# Shimano chains HG93, HG73, HG53 same wt. Why pay more?



## Chester (Jan 15, 2004)

.Just wondering about chains. I've always purchased Shimano chains. Not trying to save weight there, but rather dollars.
So I usually find the cheapest deal on the HG73 or HG93.....
Right now, I see the HG53 for $12....

My concern is.......What is it about the HG53 compared to the other two models I've been using that I should know. 
If the weight is listed as almost identical, then why is the HG73 better than the HG53?
BTW, I get huge miles out of the HG73..... 
How, if at all, is the HG53 inferior?

I've never noticed any difference between the HG73 and the HG93.


----------



## aussie_yeti (Apr 27, 2004)

They're all the same weight, the price difference is in the finish.

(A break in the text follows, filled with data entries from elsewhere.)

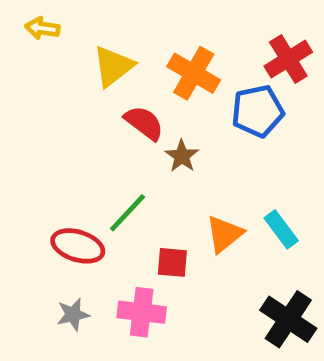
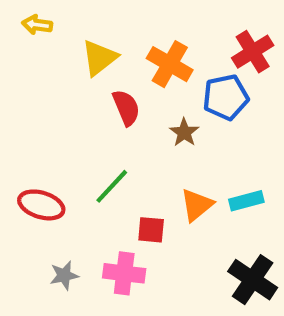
red semicircle: (144, 123) -> (126, 108), turned 30
brown star: (182, 156) -> (184, 132), moved
cyan rectangle: (281, 229) -> (246, 201), turned -68
red ellipse: (78, 246) -> (41, 205), moved

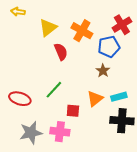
brown star: (184, 132) -> (103, 71), moved
gray star: (64, 275) -> (31, 133), size x1.6
black cross: (253, 280) -> (122, 121), moved, turned -30

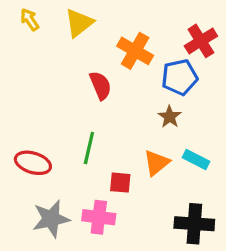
yellow arrow: (18, 12) -> (30, 20), turned 48
yellow triangle: (48, 28) -> (79, 23), moved
green line: (54, 90) -> (89, 148), turned -30
cyan rectangle: (119, 97) -> (196, 160), turned 42
black cross: (122, 121) -> (194, 224), moved

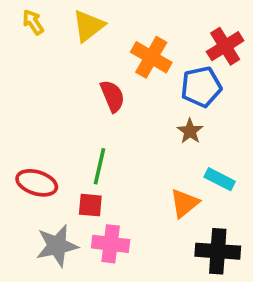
orange triangle: (156, 163) -> (184, 203), moved
red square: (120, 183) -> (90, 205), moved

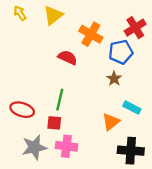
red semicircle: (112, 96) -> (68, 58), turned -42

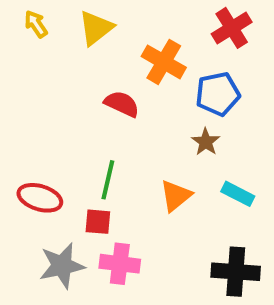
red cross: (135, 28) -> (232, 28), moved
orange triangle: (111, 122) -> (176, 196), moved

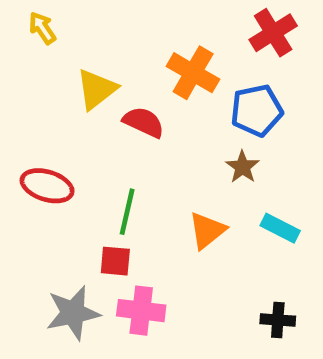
yellow triangle: (96, 28) -> (96, 89), moved
red ellipse: (40, 198) -> (47, 186), moved
black cross: (236, 272) -> (278, 320), size x0.6

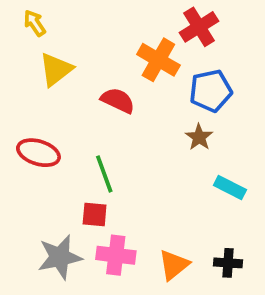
red cross: (273, 33) -> (199, 27), moved
yellow triangle: (96, 89) -> (56, 69), moved
green line: (127, 212) -> (104, 174), turned -33
orange triangle: (207, 230) -> (174, 265), moved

7701 - has that silver finish on inner and outer plates
HG93 - has the silver finish on only the outer plates, dull grey on the inner
HG73 - dull grey finish on inner and outer plates
HG53 - dull grey outer plates, that horrid browny finish on the inner plates

I guess all the different finishes have different levels of corrosion resistance, there's probably other differences in the pins aswell though.


----------



## Jersey (Sep 14, 2005)

aussie pretty much nailed it on the head. the weights are the same however what youre paying for is the teflon-like coatings on the plates. the metal coatings allow for a smoother operating chain and better yet, a chain that sheds grease and dirt more easily. thus, cleaning doesnt take as long and the life of the chain is prolonged.


----------



## pimpbot (Dec 31, 2003)

*Otoh....*



Chester said:


> .Just wondering about chains. I've always purchased Shimano chains. Not trying to save weight there, but rather dollars.
> So I usually find the cheapest deal on the HG73 or HG93.....
> Right now, I see the HG53 for $12....
> 
> ...


The XT chains are on sale for $22 all the time at places like Performance Bike.


----------



## mtbdcd (Mar 23, 2005)

I do not keep track of mileage on my mtb chains. But on the road i get about 50% more miles on a DA chain over an Ultegra chain. I suspect the same would be true on the mtb chains. However the DA chains are 50% more expensive, so cost is a wash. But do not have to change them as often.


----------